CAR T therapy has had enormous impact in some areas of oncology, and notable efforts are underway to extend the success to additional forms of cancer. However, the use of engineered T cells may be even more attractive for disorders other than cancer for several reasons. First, for a cancer therapy to be effective, every neoplastic cell must be eliminated to avoid recurrence. By contrast, lowering the fibrotic burden in diseases characterized by fibrosis would likely have substantial clinical benefits. Additionally, B cell malignancies and other cancers can consist of multiple pounds of tumour cells, the lysis of which is a major contributor to cytokine release syndrome. In many fibrotic indications, the number of pathogenic cells can be orders of magnitude fewer, thereby decreasing the risk of adverse effects such as cytokine release syndrome after cytotoxicity. Because of the need to avoid recurrence and the enormous number of neoplastic cells, CAR T cells in cancer therapy are required to expand in vivo and to be long lasting, necessitating the use of viral transduction. This poses risks such as insertional mutagenesis, overactivation and the need for lymphodepletion. Most non-cancer indications that could benefit from CAR T cell therapy do not have these requirements and are able to use safer approaches, such as transient mRNA CAR T cells, that negate the safety risks associated with viral transduction. Such ‘transient’ CAR T cells could also be delivered in multiple doses over time to titrate the necessary effect while reducing side effects.

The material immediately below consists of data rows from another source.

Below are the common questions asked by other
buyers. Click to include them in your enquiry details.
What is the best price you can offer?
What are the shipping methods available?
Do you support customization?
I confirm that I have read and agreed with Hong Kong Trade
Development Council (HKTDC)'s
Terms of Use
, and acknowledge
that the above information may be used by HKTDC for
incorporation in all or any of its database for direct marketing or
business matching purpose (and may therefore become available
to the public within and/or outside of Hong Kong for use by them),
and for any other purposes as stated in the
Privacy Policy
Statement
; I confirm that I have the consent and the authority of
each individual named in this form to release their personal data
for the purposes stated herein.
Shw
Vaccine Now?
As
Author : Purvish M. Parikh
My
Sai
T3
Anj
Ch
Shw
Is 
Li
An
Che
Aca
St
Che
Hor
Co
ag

The appreciation of the power and potential for engineering the immune system to combat disease is among the most exciting advances in modern medicine. The challenge lies ahead of us to extend these advances to a wider range of human afflictions and to use developing technologies to make these approaches safe, effective, widely available and affordable. The pace of advance is breathtaking, and early studies already predict the possibility of using CAR T cells or related products to treat autoimmune disorders, infections and the enormous unmet need of tissue fibrosis. Strategies for developing effective immune therapies for non-oncologic disease may diverge from those used to treat cancer and may benefit from mRNA and nanodelivery advances. These are still the early days of the ‘immuno-revolution’ in medicine.